Et quelques pages plus loin:

"A courir la région, entre Limours, Palaiseau et Arpajon dans le Hurepoix, j'étais devenu un cycliste infatigable. A la belle saison, je circulais souvent avec une boite de peinture sur mon porte-bagages, pour justifier vis-à-vis des voisins ma bougeotte de soi-disant artiste. Bientôt, nous devrons, Colette et moi, voyager sur un tandem pour aller jusqu'à Versailles."
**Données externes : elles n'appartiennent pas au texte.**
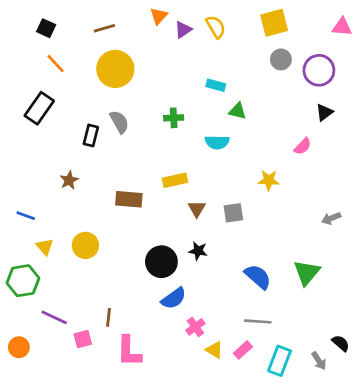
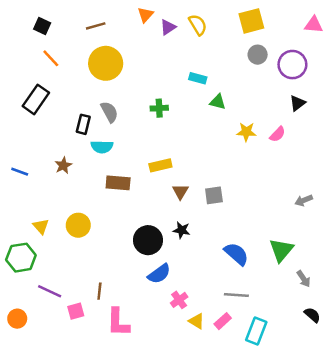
cyan semicircle: (217, 142) -> (102, 147), moved
yellow star: (269, 180) -> (246, 132), moved
blue line: (26, 216) -> (20, 172), moved
gray arrow: (319, 361) -> (304, 279), moved

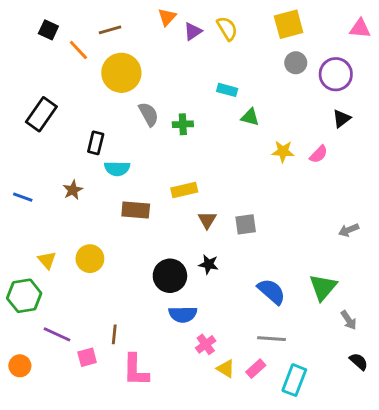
orange line: (51, 58) -> (78, 50), moved
gray semicircle: (109, 112) -> (149, 114), moved
blue semicircle: (159, 274) -> (183, 314), turned 35

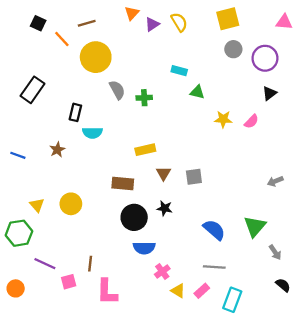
brown rectangle: (136, 210) -> (123, 184), moved

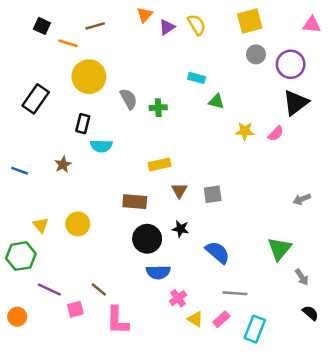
orange line: (62, 39) -> (68, 43), turned -30
yellow circle: (96, 57) -> (89, 77), moved
black triangle: (270, 93) -> (296, 103), size x1.6
blue semicircle: (214, 230) -> (218, 252), moved
brown line: (90, 264) -> (99, 289), turned -56

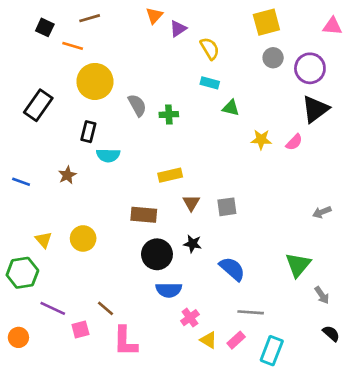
yellow semicircle: (197, 25) -> (210, 49), moved
brown line: (95, 26) -> (90, 18), moved

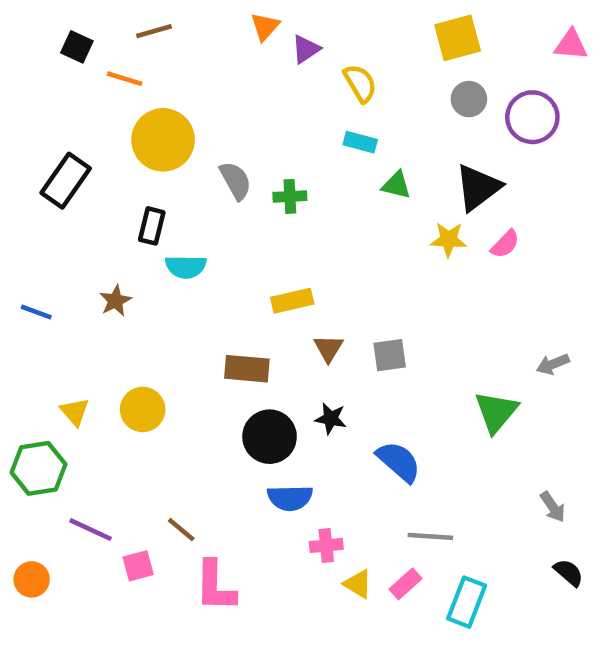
black triangle: (315, 109) -> (478, 187), moved
green triangle: (298, 265) -> (496, 412), moved
pink cross: (190, 318) -> (326, 545), turned 30

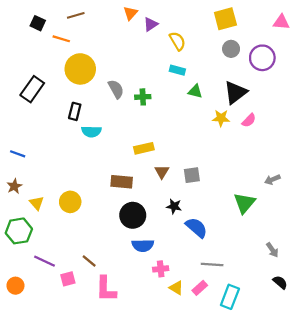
brown star: (115, 301) -> (14, 186), moved
black star: (331, 419) -> (174, 206), moved

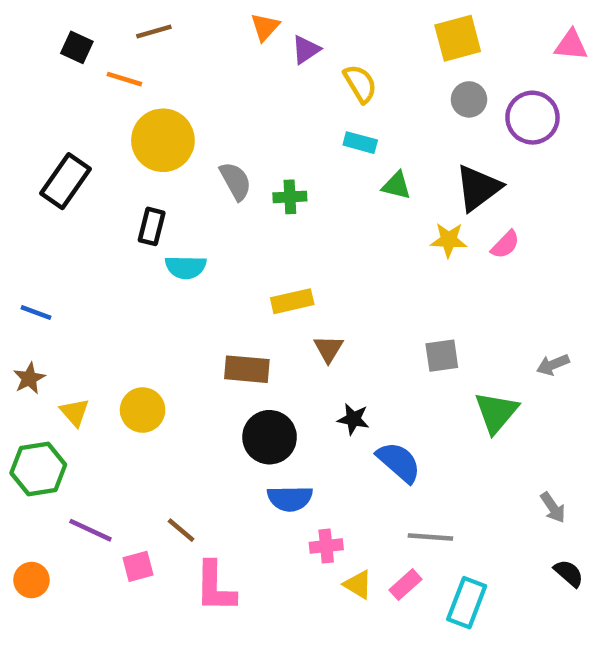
gray square: (192, 175) -> (442, 356), moved

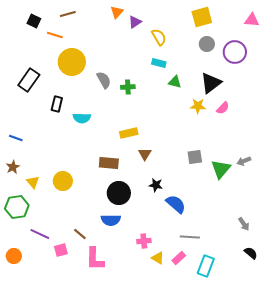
black rectangle: (152, 226) -> (57, 104), moved
green triangle: (496, 412) -> (221, 169), moved
blue semicircle: (290, 498) -> (111, 220), moved

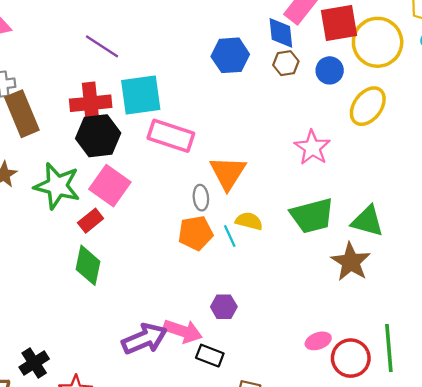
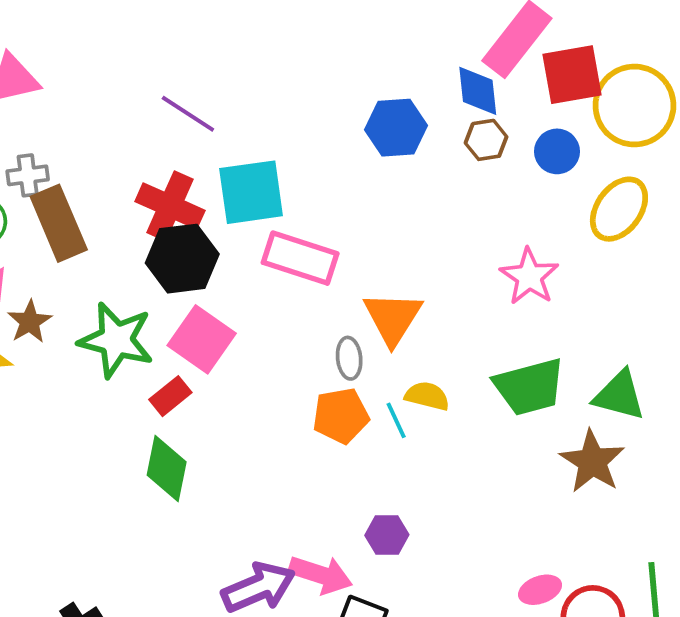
red cross: (91, 103) -> (170, 206), turned 30

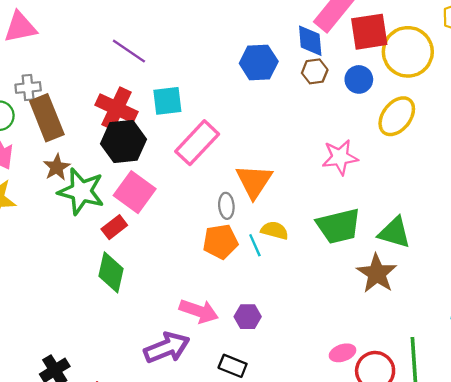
cyan square: (251, 192) -> (167, 101), size x0.7
pink rectangle: (300, 258) -> (197, 143), turned -66
pink star: (529, 276) -> (340, 157), turned 30
brown star: (30, 322) -> (57, 167), moved
pink arrow: (321, 575) -> (199, 311), moved

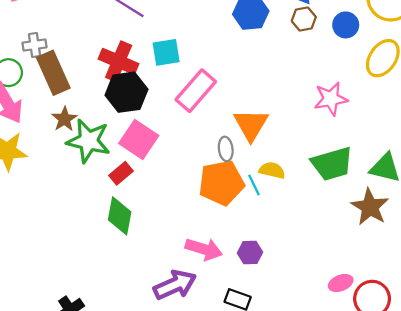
orange pentagon: (220, 242) -> (221, 183), size x1.4

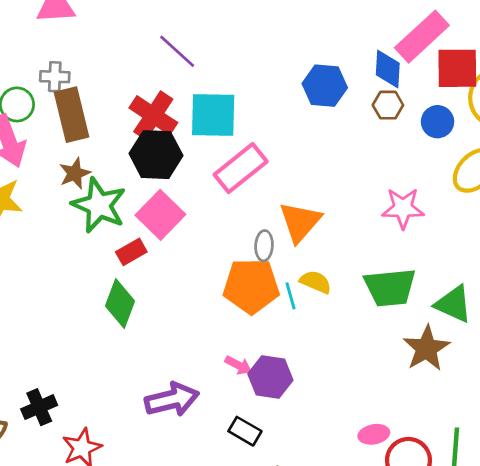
cyan square: (166, 52) -> (213, 115), size x1.4
pink arrow: (204, 249) -> (238, 365), moved, size x0.6
purple hexagon: (250, 253) -> (270, 377), size x1.4

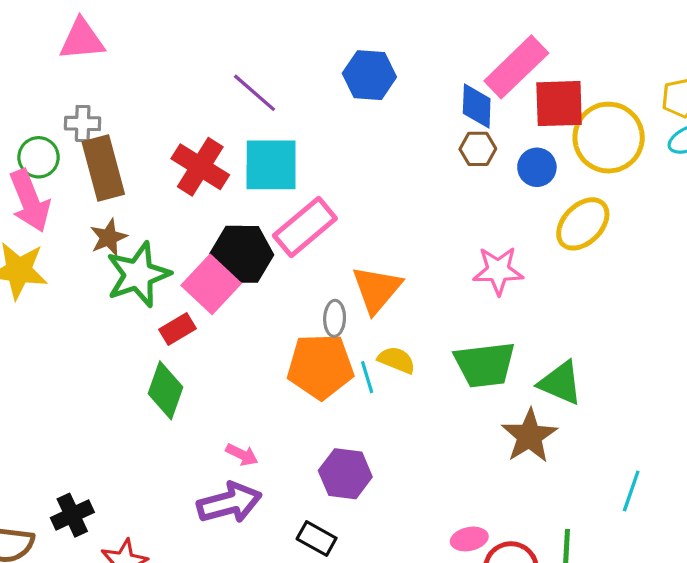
purple line: (177, 51) -> (255, 93), moved
blue hexagon: (325, 86) -> (369, 75), moved
black hexagon: (156, 155) -> (242, 254), moved
green star: (99, 205) -> (138, 275), turned 30
pink arrow: (238, 365) -> (242, 455), moved

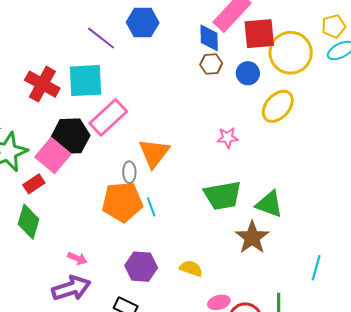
purple line: (255, 93) -> (101, 38), moved
pink star: (498, 271) -> (228, 138), size x0.7
yellow semicircle: (397, 360) -> (191, 268), moved

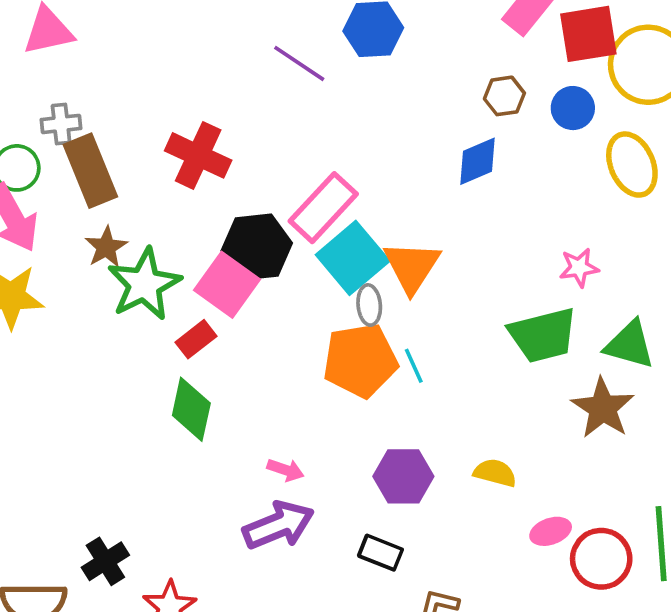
blue diamond: (209, 38) -> (478, 161), moved, turned 72
cyan square: (86, 81) -> (353, 258), moved, turned -33
yellow ellipse: (278, 106) -> (632, 165), turned -60
pink star: (228, 138) -> (579, 268), moved

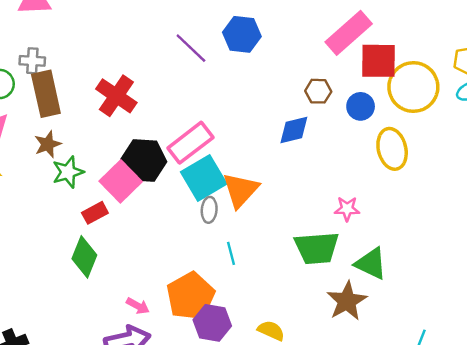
green star: (144, 284) -> (68, 172), size x0.7
orange pentagon: (360, 360) -> (191, 296), moved, turned -30

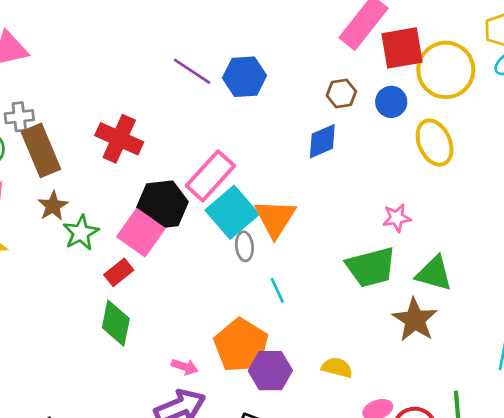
blue hexagon: (242, 34) -> (244, 77), moved

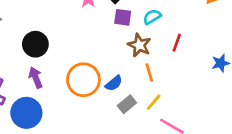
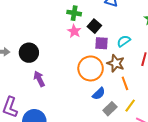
black circle: (35, 44) -> (29, 53), moved
purple arrow: (36, 78) -> (39, 79), moved
orange circle: (83, 80) -> (91, 68), moved

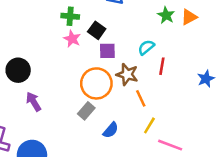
cyan semicircle: (124, 41) -> (146, 47), moved
blue semicircle: (99, 94) -> (111, 130), moved
gray rectangle: (110, 109) -> (86, 111), moved

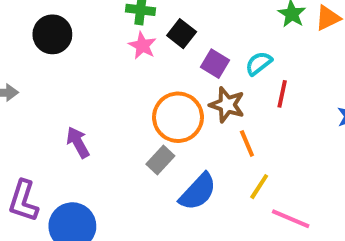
purple square: (107, 51) -> (215, 64), moved, turned 30
black circle: (18, 70) -> (52, 34), moved
blue semicircle: (111, 130) -> (198, 192), size x1.5

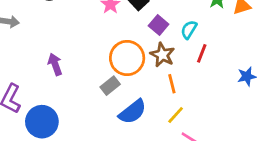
cyan semicircle: (259, 63) -> (189, 30), turned -30

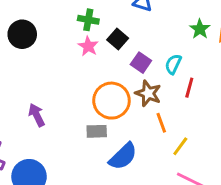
gray rectangle: (110, 86) -> (97, 131), turned 42
yellow line: (176, 115) -> (180, 146), moved

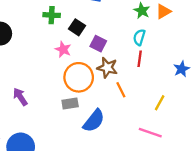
pink star: (88, 46) -> (63, 49), moved
cyan semicircle: (173, 64) -> (139, 37), moved
yellow line: (180, 146) -> (160, 103), moved

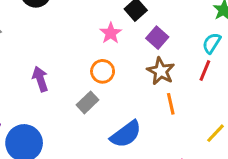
orange circle: (79, 77) -> (103, 71), moved, size x0.6
gray rectangle: (70, 103) -> (88, 102), moved, turned -49

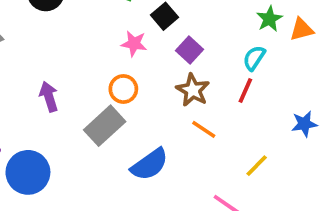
pink star: (111, 33) -> (134, 44), turned -30
gray rectangle: (88, 102) -> (105, 126), size x1.5
orange line: (171, 104) -> (204, 129), turned -45

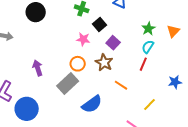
green star: (269, 19) -> (148, 29), moved
orange triangle: (302, 29) -> (173, 31), turned -32
brown star: (193, 90) -> (104, 63), moved

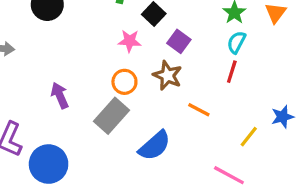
blue star: (175, 82) -> (282, 117), moved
            En mai 44, c'est chacun sur sa bicyclette que Charles et Colette pédalaient sur une route de campagne. Charles se proposait d'inspecter un bâtiment de ferme à Denisy près de Dourdan. Pour se préparer aux nouvelles conditions de combat crées par un débarquement que tout le monde sentait proche,  il avait eu l'idée d'aménager un "Q.G." des FTP dans un endroit isolé. Peut-être Charles et Colette profitaient-ils de cette course pour s'octroyer un instant d'insouciance au milieu du printemps. Une camionnette surgissant au détour d'un mauvais virage heurta la bicyclette de Colette qui roula dans le fossé et s'évanouit avec une fracture de la clavicule. Colette refusa de faire venir un docteur à la maison et termina la guerre handicapée.